Starwood, Like Blackstone, Limits Redemptions From Nontraded REIT
Starwood Real Estate Income Trust is the second giant nontraded real estate investment trust to cut off investors trying to pull their money out in the past week.
The investment vehicle known as SREIT, which is managed by Starwood Capital and chaired by Starwood CEO Barry Sternlicht, refused to repurchase shares of some investors in November after redemption requests reached 3.2% of the REIT’s net asset value, Barron’s reports.
SREIT, which has been among the most active investors in commercial real estate, has more than $125B in assets under management, according to Barron’s. SREIT is the second-largest nontraded REIT, behind Blackstone Real Estate Income Trust.
Last week, BREIT also halted investor redemptions last week after it witnessed a burst in repurchase requests and had to prevent “a liquidity mismatch,” Bloomberg reported. The limits on redemptions are in place to prevent the funds from being forced to sell assets.
BREIT owns $69B in real estate. Both nontraded REITs limit withdrawal requests to 2% of their net asset value per month, Barron’s reported.
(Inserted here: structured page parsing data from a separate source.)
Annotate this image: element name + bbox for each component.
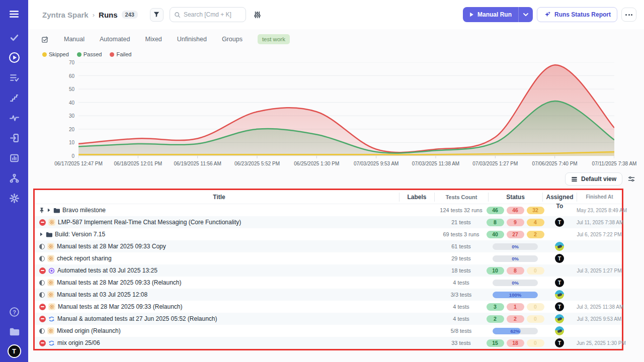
table-row[interactable]: Bravo milestone124 tests 32 runs464632Ma… — [35, 204, 622, 216]
sign-in-icon[interactable] — [0, 128, 28, 148]
cell-tests-count: 69 tests 3 runs — [434, 231, 488, 237]
user-avatar[interactable]: T — [0, 342, 28, 362]
cell-assigned-to — [542, 314, 577, 323]
legend-item-passed[interactable]: Passed — [77, 51, 102, 57]
search-settings-icon[interactable] — [253, 11, 262, 19]
run-title[interactable]: LMP-587 Implement Real-Time Chat Messagi… — [58, 219, 241, 226]
shared-steps-icon[interactable] — [0, 67, 28, 87]
run-title[interactable]: Manual tests at 28 Mar 2025 09:33 (Relau… — [57, 279, 181, 286]
cell-assigned-to: T — [542, 302, 577, 311]
cell-status: 0% — [488, 255, 542, 262]
cell-status: 62% — [488, 328, 542, 334]
table-row[interactable]: Automated tests at 03 Jul 2025 13:2518 t… — [35, 264, 622, 277]
table-row[interactable]: Build: Version 7.1569 tests 3 runs40272J… — [35, 228, 622, 240]
progress-percent-label: 62% — [493, 328, 538, 334]
legend-item-failed[interactable]: Failed — [110, 51, 131, 57]
tab-automated[interactable]: Automated — [100, 36, 130, 43]
run-title[interactable]: Manual tests at 03 Jul 2025 12:08 — [57, 291, 147, 298]
table-settings-icon[interactable] — [627, 175, 635, 183]
cell-finished-at: Jul 3, 2025 1:27 PM — [577, 268, 622, 274]
assignee-avatar[interactable] — [555, 290, 564, 299]
tab-unfinished[interactable]: Unfinished — [177, 36, 207, 43]
run-title[interactable]: Build: Version 7.15 — [55, 231, 105, 238]
breadcrumb-page: Runs — [99, 11, 118, 19]
select-runs-icon[interactable] — [41, 36, 49, 43]
cell-status: 1080 — [488, 267, 542, 275]
assignee-avatar[interactable]: T — [555, 338, 564, 347]
assignee-avatar[interactable]: T — [555, 302, 564, 311]
run-title[interactable]: Mixed origin (Relaunch) — [57, 327, 121, 334]
cell-tests-count: 21 tests — [434, 219, 488, 225]
assignee-avatar[interactable]: T — [555, 278, 564, 287]
table-row[interactable]: LMP-587 Implement Real-Time Chat Messagi… — [35, 216, 622, 228]
run-title[interactable]: Manual tests at 28 Mar 2025 09:33 (Relau… — [58, 303, 182, 310]
run-title[interactable]: Manual tests at 28 Mar 2025 09:33 Copy — [57, 243, 166, 250]
quick-filters: ManualAutomatedMixedUnfinishedGroups tes… — [28, 29, 644, 46]
column-header-labels[interactable]: Labels — [399, 193, 434, 202]
table-row[interactable]: Manual & automated tests at 27 Jun 2025 … — [35, 313, 622, 325]
settings-icon[interactable] — [0, 188, 28, 208]
table-row[interactable]: Manual tests at 28 Mar 2025 09:33 (Relau… — [35, 277, 622, 289]
skipped-count-badge: 2 — [527, 231, 544, 238]
assignee-avatar[interactable]: T — [555, 254, 564, 263]
run-title[interactable]: mix origin 25/06 — [57, 339, 100, 346]
table-row[interactable]: mix origin 25/0633 tests15180TJun 25, 20… — [35, 337, 622, 349]
legend-item-skipped[interactable]: Skipped — [42, 51, 69, 57]
assignee-avatar[interactable] — [555, 242, 564, 251]
column-header-tests-count[interactable]: Tests Count — [434, 193, 488, 202]
skipped-count-badge: 0 — [527, 303, 544, 311]
run-title[interactable]: Manual & automated tests at 27 Jun 2025 … — [57, 315, 217, 322]
expand-chevron-icon[interactable] — [39, 232, 43, 236]
help-icon[interactable]: ? — [0, 302, 28, 322]
filter-button[interactable] — [150, 8, 164, 22]
manual-run-button[interactable]: Manual Run — [463, 11, 518, 18]
skipped-count-badge: 32 — [527, 207, 544, 214]
search-box[interactable] — [170, 7, 246, 22]
defects-icon[interactable] — [0, 108, 28, 128]
more-options-button[interactable] — [621, 8, 636, 22]
table-row[interactable]: Manual tests at 28 Mar 2025 09:33 (Relau… — [35, 301, 622, 313]
assignee-avatar[interactable]: T — [555, 218, 564, 227]
table-row[interactable]: Mixed origin (Relaunch)5/8 tests62% — [35, 325, 622, 337]
assignee-avatar[interactable] — [555, 326, 564, 335]
expand-chevron-icon[interactable] — [47, 208, 51, 212]
breadcrumb-project[interactable]: Zyntra Spark — [42, 11, 89, 19]
run-title[interactable]: check report sharing — [57, 255, 112, 262]
column-header-finished-at[interactable]: Finished At — [577, 193, 622, 202]
column-header-title[interactable]: Title — [35, 193, 399, 202]
status-badges: 464632 — [487, 207, 544, 214]
run-title[interactable]: Automated tests at 03 Jul 2025 13:25 — [57, 267, 157, 274]
cell-status: 310 — [488, 303, 542, 311]
projects-icon[interactable] — [0, 322, 28, 342]
progress-bar: 62% — [493, 328, 538, 334]
test-cases-icon[interactable] — [0, 27, 28, 47]
menu-icon[interactable] — [0, 4, 28, 24]
cell-title: Manual tests at 03 Jul 2025 12:08 — [35, 291, 399, 298]
integrations-icon[interactable] — [0, 168, 28, 188]
play-icon — [469, 12, 474, 17]
table-row[interactable]: check report sharing29 tests0%T — [35, 252, 622, 264]
run-title[interactable]: Bravo milestone — [62, 207, 106, 214]
manual-run-dropdown-button[interactable] — [519, 13, 533, 17]
column-header-status[interactable]: Status — [488, 193, 542, 202]
table-row[interactable]: Manual tests at 03 Jul 2025 12:083/3 tes… — [35, 289, 622, 301]
tab-groups[interactable]: Groups — [222, 36, 243, 43]
tab-mixed[interactable]: Mixed — [145, 36, 162, 43]
cell-title: Build: Version 7.15 — [35, 231, 399, 238]
mixed-run-type-icon — [48, 316, 55, 322]
y-axis-tick-label: 0 — [61, 153, 74, 159]
column-header-assigned-to[interactable]: Assigned To — [542, 193, 577, 202]
cell-status: 100% — [488, 292, 542, 298]
search-input[interactable] — [184, 11, 239, 18]
x-axis-tick-label: 07/06/2025 7:40 PM — [532, 161, 578, 166]
tab-manual[interactable]: Manual — [64, 36, 85, 43]
runs-icon[interactable] — [0, 47, 28, 67]
progress-bar: 0% — [493, 280, 538, 286]
filter-chip-test-work[interactable]: test work — [258, 34, 290, 44]
default-view-button[interactable]: Default view — [565, 172, 622, 186]
runs-status-report-button[interactable]: Runs Status Report — [537, 7, 617, 22]
reports-icon[interactable] — [0, 148, 28, 168]
milestones-icon[interactable] — [0, 87, 28, 108]
table-row[interactable]: Manual tests at 28 Mar 2025 09:33 Copy61… — [35, 240, 622, 252]
assignee-avatar[interactable] — [555, 314, 564, 323]
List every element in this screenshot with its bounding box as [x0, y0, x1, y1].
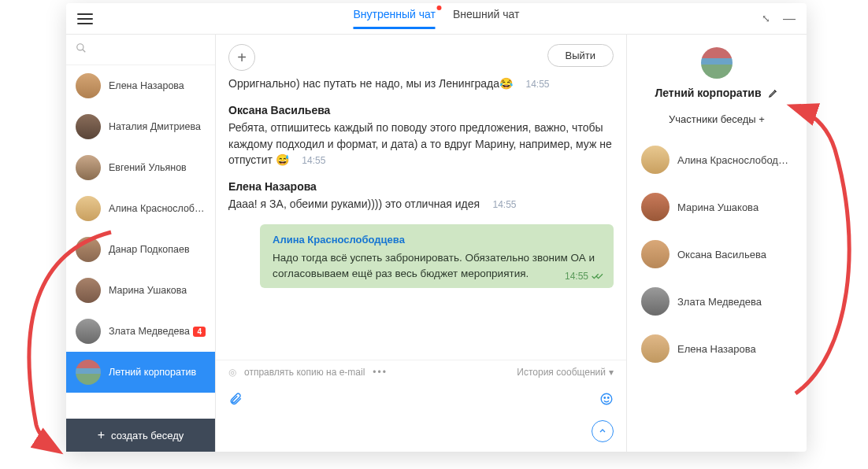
arrow-up-icon	[598, 427, 607, 436]
chat-window: Внутренный чат Внешний чат ⤡ — Елена Наз…	[66, 3, 807, 452]
message-time: 14:55	[565, 271, 588, 282]
tab-internal-chat[interactable]: Внутренный чат	[353, 8, 435, 29]
svg-point-4	[608, 397, 610, 399]
participants-header[interactable]: Участники беседы +	[636, 113, 797, 125]
participant-name: Оксана Васильева	[677, 249, 766, 260]
avatar	[76, 114, 101, 139]
message-author: Оксана Васильева	[228, 104, 614, 116]
plus-icon: +	[98, 428, 105, 442]
message: Оксана Васильева Ребята, отпишитесь кажд…	[228, 104, 614, 168]
contact-name: Елена Назарова	[109, 80, 184, 91]
tab-label: Внутренный чат	[353, 8, 435, 20]
plus-icon: +	[237, 49, 247, 67]
contact-item[interactable]: Алина Краснослобод..	[66, 188, 215, 229]
message: Орригнально) нас путать не надо, мы из Л…	[228, 76, 614, 91]
avatar	[76, 319, 101, 344]
window-controls: ⤡ —	[762, 12, 796, 26]
avatar	[641, 240, 670, 268]
participant-item[interactable]: Елена Назарова	[636, 325, 797, 372]
minimize-icon[interactable]: —	[783, 12, 796, 26]
svg-point-0	[77, 44, 83, 50]
participant-name: Марина Ушакова	[677, 201, 759, 213]
add-button[interactable]: +	[228, 44, 255, 71]
contact-name: Злата Медведева	[109, 326, 190, 337]
contact-item-active[interactable]: Летний корпоратив	[66, 352, 215, 393]
own-message: Алина Краснослободцева Надо тогда всё ус…	[260, 224, 614, 287]
contact-item[interactable]: Наталия Дмитриева	[66, 106, 215, 147]
avatar	[76, 237, 101, 262]
edit-icon[interactable]	[768, 87, 779, 98]
tab-external-chat[interactable]: Внешний чат	[453, 8, 520, 29]
message-list[interactable]: Орригнально) нас путать не надо, мы из Л…	[216, 76, 626, 360]
message: Елена Назарова Дааа! я ЗА, обеими руками…	[228, 180, 614, 212]
sidebar: Елена Назарова Наталия Дмитриева Евгений…	[66, 35, 216, 452]
message-text: Надо тогда всё успеть забронировать. Обя…	[273, 250, 601, 281]
contact-list[interactable]: Елена Назарова Наталия Дмитриева Евгений…	[66, 65, 215, 419]
contact-item[interactable]: Данар Подкопаев	[66, 229, 215, 270]
message-author: Елена Назарова	[228, 180, 614, 193]
message-time: 14:55	[302, 155, 325, 166]
avatar	[76, 360, 101, 385]
conversation-avatar	[701, 47, 733, 79]
tab-label: Внешний чат	[453, 8, 520, 20]
emoji-icon[interactable]	[599, 392, 614, 409]
chevron-down-icon: ▾	[609, 367, 614, 378]
avatar	[76, 278, 101, 303]
participant-name: Алина Краснослободцева	[677, 154, 792, 166]
participant-item[interactable]: Злата Медведева	[636, 278, 797, 325]
participant-name: Елена Назарова	[677, 343, 756, 355]
contact-name: Летний корпоратив	[109, 367, 196, 378]
send-button[interactable]	[592, 420, 614, 442]
create-label: создать беседу	[111, 430, 184, 441]
avatar	[641, 146, 670, 174]
svg-point-3	[604, 397, 606, 399]
contact-name: Алина Краснослобод..	[109, 203, 206, 214]
message-meta-row: ◎ отправлять копию на e-mail ••• История…	[216, 360, 626, 384]
contact-item[interactable]: Злата Медведева4	[66, 311, 215, 352]
message-text: Орригнально) нас путать не надо, мы из Л…	[228, 77, 513, 90]
more-icon[interactable]: •••	[373, 367, 388, 378]
message-history-button[interactable]: История сообщений ▾	[517, 367, 614, 378]
collapse-icon[interactable]: ⤡	[762, 13, 770, 24]
contact-item[interactable]: Евгений Ульянов	[66, 147, 215, 188]
participant-item[interactable]: Марина Ушакова	[636, 183, 797, 231]
message-text: Дааа! я ЗА, обеими руками)))) это отличн…	[228, 198, 480, 210]
search-input[interactable]	[66, 35, 215, 65]
conversation-pane: + Выйти Орригнально) нас путать не надо,…	[216, 35, 627, 452]
contact-name: Наталия Дмитриева	[109, 121, 201, 132]
details-panel: Летний корпоратив Участники беседы + Али…	[627, 35, 807, 452]
exit-label: Выйти	[566, 50, 596, 61]
menu-icon[interactable]	[77, 13, 93, 24]
email-copy-label[interactable]: отправлять копию на e-mail	[244, 367, 365, 378]
svg-point-2	[601, 393, 612, 404]
message-author: Алина Краснослободцева	[273, 234, 601, 246]
contact-name: Марина Ушакова	[109, 285, 187, 296]
svg-line-1	[83, 50, 86, 53]
attach-icon[interactable]	[228, 392, 243, 409]
titlebar: Внутренный чат Внешний чат ⤡ —	[66, 3, 807, 35]
message-time-row: 14:55	[565, 271, 604, 282]
unread-badge: 4	[193, 327, 206, 337]
avatar	[76, 73, 101, 98]
avatar	[641, 287, 670, 316]
app-body: Елена Назарова Наталия Дмитриева Евгений…	[66, 35, 807, 452]
message-time: 14:55	[493, 199, 517, 210]
conversation-title: Летний корпоратив	[655, 87, 761, 99]
send-row	[216, 417, 626, 452]
participant-name: Злата Медведева	[677, 296, 762, 308]
contact-item[interactable]: Марина Ушакова	[66, 270, 215, 311]
chat-tabs: Внутренный чат Внешний чат	[353, 8, 519, 29]
avatar	[76, 196, 101, 221]
target-icon: ◎	[228, 367, 236, 378]
contact-name: Данар Подкопаев	[109, 244, 190, 255]
avatar	[641, 193, 670, 221]
contact-item[interactable]: Елена Назарова	[66, 65, 215, 106]
exit-button[interactable]: Выйти	[547, 44, 614, 67]
create-conversation-button[interactable]: + создать беседу	[66, 419, 215, 452]
search-icon	[76, 42, 87, 54]
participant-item[interactable]: Алина Краснослободцева	[636, 136, 797, 183]
compose-row	[216, 384, 626, 417]
message-time: 14:55	[525, 79, 549, 90]
details-header: Летний корпоратив	[636, 47, 797, 99]
participant-item[interactable]: Оксана Васильева	[636, 231, 797, 278]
SREIT and BREIT have outperformed the publicly traded REIT market, The Wall Street Journal reported. Publicly traded REITs' shares are down 26% this year on average, according to MSCI US REIT Index. At the same time, some nontraded REITs are returning 10% even as interest rates have quickly risen and sectors like office experience rising vacancies, the WSJ reported.
Nontraded REITs raise money through individual investors, and their portfolios are valued monthly by the funds’ sponsors and appraisers.
While all nontraded REITs have withdrawal limits to prevent managers from being forced to sell off some of their holdings to satisfy redemptions, Barron’s reported that REIT operators risk rattling investor nerves when closing the gate doors.
“These limits are designed to protect existing investors and the long-term health of the vehicle, and ultimately to maximize shareholder value,” SREIT executives wrote to investors in a letter obtained by Barron’s.